### About this exercise
Could you print every record below exactly as written?

Document structure recognition data
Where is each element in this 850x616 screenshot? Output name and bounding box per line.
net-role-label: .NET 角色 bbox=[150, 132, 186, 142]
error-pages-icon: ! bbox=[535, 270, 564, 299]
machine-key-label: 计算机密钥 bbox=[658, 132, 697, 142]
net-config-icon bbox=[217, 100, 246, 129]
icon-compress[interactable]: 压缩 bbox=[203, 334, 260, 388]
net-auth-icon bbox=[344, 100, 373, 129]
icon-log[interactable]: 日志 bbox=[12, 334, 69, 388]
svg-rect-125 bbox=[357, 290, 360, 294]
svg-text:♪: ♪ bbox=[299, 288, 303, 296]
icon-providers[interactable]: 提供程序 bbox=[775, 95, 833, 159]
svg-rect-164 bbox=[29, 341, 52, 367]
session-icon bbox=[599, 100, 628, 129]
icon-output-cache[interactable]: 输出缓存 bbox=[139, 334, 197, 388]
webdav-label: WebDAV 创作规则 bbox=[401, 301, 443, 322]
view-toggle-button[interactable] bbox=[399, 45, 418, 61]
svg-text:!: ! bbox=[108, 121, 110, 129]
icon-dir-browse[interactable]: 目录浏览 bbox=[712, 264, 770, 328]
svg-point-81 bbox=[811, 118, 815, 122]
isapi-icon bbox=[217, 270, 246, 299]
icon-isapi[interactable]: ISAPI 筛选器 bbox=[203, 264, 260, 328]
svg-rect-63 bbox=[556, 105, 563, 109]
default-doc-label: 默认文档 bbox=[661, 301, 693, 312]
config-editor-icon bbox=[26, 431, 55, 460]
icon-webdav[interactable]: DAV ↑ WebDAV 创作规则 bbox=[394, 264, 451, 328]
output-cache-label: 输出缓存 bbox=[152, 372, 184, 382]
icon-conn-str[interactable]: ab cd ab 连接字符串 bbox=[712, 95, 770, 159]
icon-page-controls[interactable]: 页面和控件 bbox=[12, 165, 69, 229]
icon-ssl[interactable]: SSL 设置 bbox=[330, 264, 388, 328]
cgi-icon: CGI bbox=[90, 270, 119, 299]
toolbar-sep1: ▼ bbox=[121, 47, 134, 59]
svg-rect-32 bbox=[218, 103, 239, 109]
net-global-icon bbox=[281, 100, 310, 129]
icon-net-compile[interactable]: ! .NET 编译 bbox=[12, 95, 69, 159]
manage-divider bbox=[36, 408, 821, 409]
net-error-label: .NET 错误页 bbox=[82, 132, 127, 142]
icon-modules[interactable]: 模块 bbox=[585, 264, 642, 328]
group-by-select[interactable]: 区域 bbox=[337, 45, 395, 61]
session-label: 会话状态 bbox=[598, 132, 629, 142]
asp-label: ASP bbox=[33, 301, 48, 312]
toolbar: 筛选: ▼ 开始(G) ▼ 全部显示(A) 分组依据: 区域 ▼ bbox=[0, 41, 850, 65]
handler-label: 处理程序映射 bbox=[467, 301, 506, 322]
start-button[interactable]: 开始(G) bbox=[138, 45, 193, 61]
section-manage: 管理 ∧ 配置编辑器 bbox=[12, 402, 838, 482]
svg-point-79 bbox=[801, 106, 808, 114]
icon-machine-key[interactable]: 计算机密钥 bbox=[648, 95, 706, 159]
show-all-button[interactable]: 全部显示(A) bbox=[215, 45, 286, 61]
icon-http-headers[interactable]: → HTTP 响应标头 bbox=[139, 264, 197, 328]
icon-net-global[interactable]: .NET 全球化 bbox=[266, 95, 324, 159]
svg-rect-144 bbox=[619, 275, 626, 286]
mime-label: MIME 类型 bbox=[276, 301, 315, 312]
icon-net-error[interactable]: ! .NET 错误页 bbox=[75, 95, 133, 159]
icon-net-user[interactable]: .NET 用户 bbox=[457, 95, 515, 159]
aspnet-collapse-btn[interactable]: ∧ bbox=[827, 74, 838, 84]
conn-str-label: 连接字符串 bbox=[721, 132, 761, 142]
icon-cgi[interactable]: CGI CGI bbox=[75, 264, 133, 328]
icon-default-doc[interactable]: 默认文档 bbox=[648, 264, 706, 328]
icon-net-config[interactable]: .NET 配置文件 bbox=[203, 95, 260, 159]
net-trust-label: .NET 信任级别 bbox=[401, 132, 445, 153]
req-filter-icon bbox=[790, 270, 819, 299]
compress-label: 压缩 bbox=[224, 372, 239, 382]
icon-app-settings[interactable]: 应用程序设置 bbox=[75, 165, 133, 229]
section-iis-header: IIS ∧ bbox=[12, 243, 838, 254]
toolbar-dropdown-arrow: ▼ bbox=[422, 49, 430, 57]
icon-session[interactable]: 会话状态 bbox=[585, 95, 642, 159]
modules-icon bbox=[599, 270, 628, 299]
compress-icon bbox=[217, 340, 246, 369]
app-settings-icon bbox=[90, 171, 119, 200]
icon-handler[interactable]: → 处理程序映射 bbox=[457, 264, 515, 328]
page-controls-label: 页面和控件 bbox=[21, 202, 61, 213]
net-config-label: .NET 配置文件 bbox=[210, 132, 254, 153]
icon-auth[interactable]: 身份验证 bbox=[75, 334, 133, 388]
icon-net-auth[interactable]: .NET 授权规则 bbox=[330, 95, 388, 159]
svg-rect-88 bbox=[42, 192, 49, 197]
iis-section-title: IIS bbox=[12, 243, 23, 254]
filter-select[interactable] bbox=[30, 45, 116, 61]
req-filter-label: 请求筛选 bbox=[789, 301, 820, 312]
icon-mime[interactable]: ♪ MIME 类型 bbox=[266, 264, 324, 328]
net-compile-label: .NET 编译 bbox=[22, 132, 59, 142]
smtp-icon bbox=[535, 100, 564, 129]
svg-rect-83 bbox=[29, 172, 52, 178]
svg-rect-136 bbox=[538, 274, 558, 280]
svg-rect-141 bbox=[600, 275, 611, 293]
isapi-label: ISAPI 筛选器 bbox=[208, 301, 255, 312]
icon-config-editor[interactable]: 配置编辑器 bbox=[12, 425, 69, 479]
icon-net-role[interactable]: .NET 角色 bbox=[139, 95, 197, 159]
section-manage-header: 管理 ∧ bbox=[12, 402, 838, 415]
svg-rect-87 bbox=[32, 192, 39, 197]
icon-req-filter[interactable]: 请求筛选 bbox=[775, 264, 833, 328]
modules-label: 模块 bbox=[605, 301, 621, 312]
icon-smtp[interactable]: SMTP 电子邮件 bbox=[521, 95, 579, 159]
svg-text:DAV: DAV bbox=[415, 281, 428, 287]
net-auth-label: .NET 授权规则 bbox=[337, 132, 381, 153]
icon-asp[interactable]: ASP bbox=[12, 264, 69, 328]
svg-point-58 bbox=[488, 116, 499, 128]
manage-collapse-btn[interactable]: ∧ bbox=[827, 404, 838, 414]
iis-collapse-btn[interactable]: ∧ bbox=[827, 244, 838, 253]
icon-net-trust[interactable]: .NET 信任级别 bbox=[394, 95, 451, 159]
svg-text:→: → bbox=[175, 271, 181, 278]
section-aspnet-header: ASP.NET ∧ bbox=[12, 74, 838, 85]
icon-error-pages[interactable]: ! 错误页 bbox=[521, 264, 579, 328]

### Answer for this exercise
Where is each element in this 850x616 screenshot? Output name and bounding box per line.
net-role-label: .NET 角色 bbox=[150, 132, 186, 142]
error-pages-icon: ! bbox=[535, 270, 564, 299]
machine-key-label: 计算机密钥 bbox=[658, 132, 697, 142]
net-config-icon bbox=[217, 100, 246, 129]
icon-compress[interactable]: 压缩 bbox=[203, 334, 260, 388]
net-auth-icon bbox=[344, 100, 373, 129]
icon-log[interactable]: 日志 bbox=[12, 334, 69, 388]
svg-rect-125 bbox=[357, 290, 360, 294]
svg-text:♪: ♪ bbox=[299, 288, 303, 296]
icon-providers[interactable]: 提供程序 bbox=[775, 95, 833, 159]
svg-rect-164 bbox=[29, 341, 52, 367]
session-icon bbox=[599, 100, 628, 129]
icon-output-cache[interactable]: 输出缓存 bbox=[139, 334, 197, 388]
webdav-label: WebDAV 创作规则 bbox=[401, 301, 443, 322]
view-toggle-button[interactable] bbox=[399, 45, 418, 61]
svg-text:!: ! bbox=[108, 121, 110, 129]
icon-dir-browse[interactable]: 目录浏览 bbox=[712, 264, 770, 328]
svg-point-81 bbox=[811, 118, 815, 122]
isapi-icon bbox=[217, 270, 246, 299]
icon-isapi[interactable]: ISAPI 筛选器 bbox=[203, 264, 260, 328]
svg-rect-63 bbox=[556, 105, 563, 109]
default-doc-label: 默认文档 bbox=[661, 301, 693, 312]
config-editor-icon bbox=[26, 431, 55, 460]
icon-webdav[interactable]: DAV ↑ WebDAV 创作规则 bbox=[394, 264, 451, 328]
output-cache-label: 输出缓存 bbox=[152, 372, 184, 382]
icon-conn-str[interactable]: ab cd ab 连接字符串 bbox=[712, 95, 770, 159]
icon-page-controls[interactable]: 页面和控件 bbox=[12, 165, 69, 229]
icon-ssl[interactable]: SSL 设置 bbox=[330, 264, 388, 328]
cgi-icon: CGI bbox=[90, 270, 119, 299]
toolbar-sep1: ▼ bbox=[121, 47, 134, 59]
svg-rect-32 bbox=[218, 103, 239, 109]
net-global-icon bbox=[281, 100, 310, 129]
icon-net-compile[interactable]: ! .NET 编译 bbox=[12, 95, 69, 159]
manage-divider bbox=[36, 408, 821, 409]
net-error-label: .NET 错误页 bbox=[82, 132, 127, 142]
icon-modules[interactable]: 模块 bbox=[585, 264, 642, 328]
group-by-select[interactable]: 区域 bbox=[337, 45, 395, 61]
session-label: 会话状态 bbox=[598, 132, 629, 142]
asp-label: ASP bbox=[33, 301, 48, 312]
toolbar: 筛选: ▼ 开始(G) ▼ 全部显示(A) 分组依据: 区域 ▼ bbox=[0, 41, 850, 65]
handler-label: 处理程序映射 bbox=[467, 301, 506, 322]
start-button[interactable]: 开始(G) bbox=[138, 45, 193, 61]
section-manage: 管理 ∧ 配置编辑器 bbox=[12, 402, 838, 482]
svg-point-79 bbox=[801, 106, 808, 114]
icon-machine-key[interactable]: 计算机密钥 bbox=[648, 95, 706, 159]
show-all-button[interactable]: 全部显示(A) bbox=[215, 45, 286, 61]
icon-http-headers[interactable]: → HTTP 响应标头 bbox=[139, 264, 197, 328]
icon-net-global[interactable]: .NET 全球化 bbox=[266, 95, 324, 159]
svg-rect-144 bbox=[619, 275, 626, 286]
mime-label: MIME 类型 bbox=[276, 301, 315, 312]
icon-net-error[interactable]: ! .NET 错误页 bbox=[75, 95, 133, 159]
icon-net-user[interactable]: .NET 用户 bbox=[457, 95, 515, 159]
aspnet-collapse-btn[interactable]: ∧ bbox=[827, 74, 838, 84]
conn-str-label: 连接字符串 bbox=[721, 132, 761, 142]
icon-cgi[interactable]: CGI CGI bbox=[75, 264, 133, 328]
icon-default-doc[interactable]: 默认文档 bbox=[648, 264, 706, 328]
icon-net-config[interactable]: .NET 配置文件 bbox=[203, 95, 260, 159]
net-trust-label: .NET 信任级别 bbox=[401, 132, 445, 153]
req-filter-icon bbox=[790, 270, 819, 299]
compress-label: 压缩 bbox=[224, 372, 239, 382]
icon-app-settings[interactable]: 应用程序设置 bbox=[75, 165, 133, 229]
section-iis-header: IIS ∧ bbox=[12, 243, 838, 254]
toolbar-dropdown-arrow: ▼ bbox=[422, 49, 430, 57]
icon-session[interactable]: 会话状态 bbox=[585, 95, 642, 159]
modules-icon bbox=[599, 270, 628, 299]
compress-icon bbox=[217, 340, 246, 369]
app-settings-icon bbox=[90, 171, 119, 200]
icon-handler[interactable]: → 处理程序映射 bbox=[457, 264, 515, 328]
page-controls-label: 页面和控件 bbox=[21, 202, 61, 213]
net-config-label: .NET 配置文件 bbox=[210, 132, 254, 153]
icon-auth[interactable]: 身份验证 bbox=[75, 334, 133, 388]
icon-net-auth[interactable]: .NET 授权规则 bbox=[330, 95, 388, 159]
svg-rect-88 bbox=[42, 192, 49, 197]
iis-section-title: IIS bbox=[12, 243, 23, 254]
filter-select[interactable] bbox=[30, 45, 116, 61]
req-filter-label: 请求筛选 bbox=[789, 301, 820, 312]
icon-mime[interactable]: ♪ MIME 类型 bbox=[266, 264, 324, 328]
net-compile-label: .NET 编译 bbox=[22, 132, 59, 142]
smtp-icon bbox=[535, 100, 564, 129]
svg-rect-83 bbox=[29, 172, 52, 178]
svg-rect-136 bbox=[538, 274, 558, 280]
svg-rect-141 bbox=[600, 275, 611, 293]
isapi-label: ISAPI 筛选器 bbox=[208, 301, 255, 312]
icon-config-editor[interactable]: 配置编辑器 bbox=[12, 425, 69, 479]
icon-net-role[interactable]: .NET 角色 bbox=[139, 95, 197, 159]
section-manage-header: 管理 ∧ bbox=[12, 402, 838, 415]
svg-rect-87 bbox=[32, 192, 39, 197]
icon-req-filter[interactable]: 请求筛选 bbox=[775, 264, 833, 328]
modules-label: 模块 bbox=[605, 301, 621, 312]
icon-smtp[interactable]: SMTP 电子邮件 bbox=[521, 95, 579, 159]
svg-text:DAV: DAV bbox=[415, 281, 428, 287]
net-auth-label: .NET 授权规则 bbox=[337, 132, 381, 153]
icon-asp[interactable]: ASP bbox=[12, 264, 69, 328]
svg-point-58 bbox=[488, 116, 499, 128]
manage-collapse-btn[interactable]: ∧ bbox=[827, 404, 838, 414]
iis-collapse-btn[interactable]: ∧ bbox=[827, 244, 838, 253]
icon-net-trust[interactable]: .NET 信任级别 bbox=[394, 95, 451, 159]
svg-text:→: → bbox=[175, 271, 181, 278]
section-aspnet-header: ASP.NET ∧ bbox=[12, 74, 838, 85]
icon-error-pages[interactable]: ! 错误页 bbox=[521, 264, 579, 328]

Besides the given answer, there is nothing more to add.